═════ GIVEN RECORDS ═════
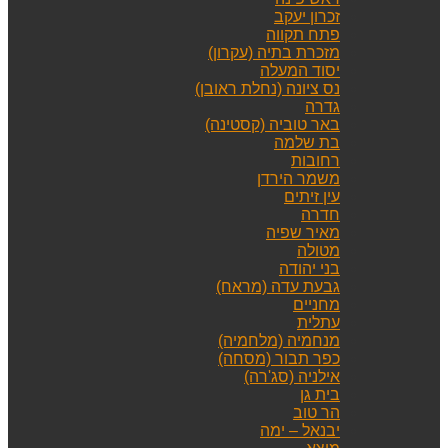
זכרון יעקב
פתח תקווה
מזכרת בתיה (עקרון)
יסוד המעלה
נס ציונה (נחלת ראובן)
גדרה
באר טוביה (קסטינה)
בת שלמה
רחובות
משמר הירדן
עין זיתים
חדרה
מאיר שפיה
מטולה
בני יהודה
גבעת עדה (מראח)
מחניים
עתלית
מנחמיה (מלחמיה)
כפר תבור (מסחה)
אילניה (סג'רה)
בית גן
הר טוב
יבנאל – ימה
═════
Skip the pictures and print each record exactly as it stands.

• SOLUTION TO THE PROBLEM:
זכרון יעקב
פתח תקווה
מזכרת בתיה (עקרון)
יסוד המעלה
נס ציונה (נחלת ראובן)
גדרה
באר טוביה (קסטינה)
בת שלמה
רחובות
משמר הירדן
עין זיתים
חדרה
מאיר שפיה
מטולה
בני יהודה
גבעת עדה (מראח)
מחניים
עתלית
מנחמיה (מלחמיה)
כפר תבור (מסחה)
אילניה (סג'רה)
בית גן
הר טוב
יבנאל – ימה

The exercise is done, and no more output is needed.